StanChart cuts bonuses as bank faces “new realities”
Emerging markets-focused bank Standard Chartered cut its bonus pool by 13 per cent to $1.2bn (£700m) last year, after a disappointing performance.
Chief executive Peter Sands said: “2013 was not a great year. We are making changes to adapt to the new realities.”
The lender paid 118 of its staff at least $1.4m last year, with chief executive Peter Sands’ pay down 38 per cent from 2012, at $6.8m. Mike Rees, its head of investment banking, got $9.5m – about $8.3m of that was bonuses, pension and benefits.
Cooling emerging markets – it makes 90 per cent of its profit in Asia, Africa and the Middle East – and a $667m fine from US regulators in 2012 hit results, with shares trending down signficantly over the past year. Sands warned that performance will "remain challenged" at both an income and profit level in the first half of this year.
The bank’s had to adjust its pay structure to comply with EU rules that cap bonuses at 200 per cent of base salary.
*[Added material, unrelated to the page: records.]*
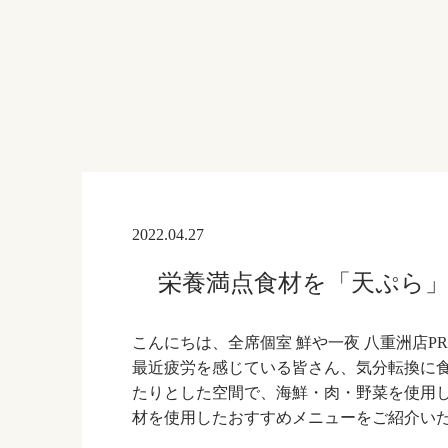
2022.04.27
栄養満点食材を「天ぷら」に
こんにちは、全席個室 鮮や一夜 八重洲店P
最近疲労を感じている皆さん、気分転換に
たりとした空間で、海鮮・肉・野菜を使用
材を使用したおすすめメニューをご紹介い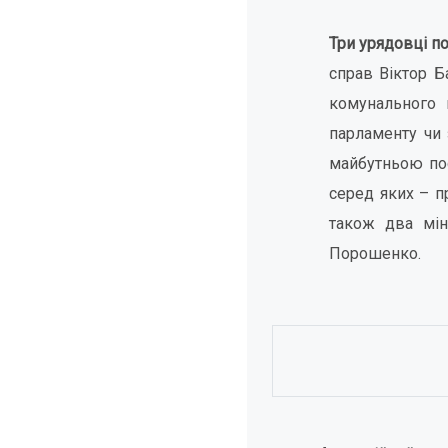
Три урядовці п
справ Віктор Б
комунального 
парламенту чи 
майбутньою по
серед яких – п
також два мін
Порошенко.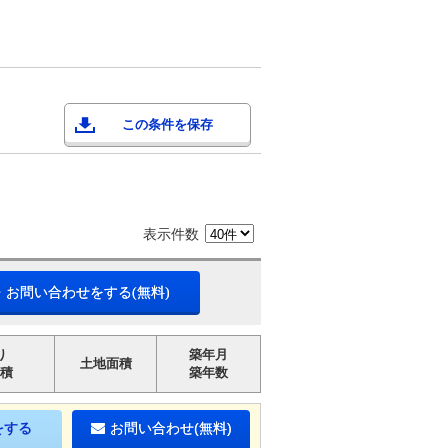
この条件を保存
表示件数
・お問い合わせをする(無料)
り
築年月
土地面積
積
築年数
をする
お問い合わせ(無料)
This means that Rees could be paid $11.4m this year, but that’s down from the $21.4m he could have been paid last year. Sands could be paid $12.4m, down from a maximum payout of $14.5m prior to the cap.
The chief executive’s base pay has gone up to $1.86m, from $1.68m, with an allowance of $1.1m. Rees’ salary’s increased to $1.62m, with an allowance of $1m.
The bank’s committee said in its annual report:
The proposals have inevitably, and regrettably, resulted in an increase in fixed pay. The Committee has sought to minimise the level of fixed pay allowances and has offset the increase in fixed pay by paying the allowance in shares, deferring a greater proportion of TVC, increasing the deferral period, and reducing the maximum level of pay for executive directors.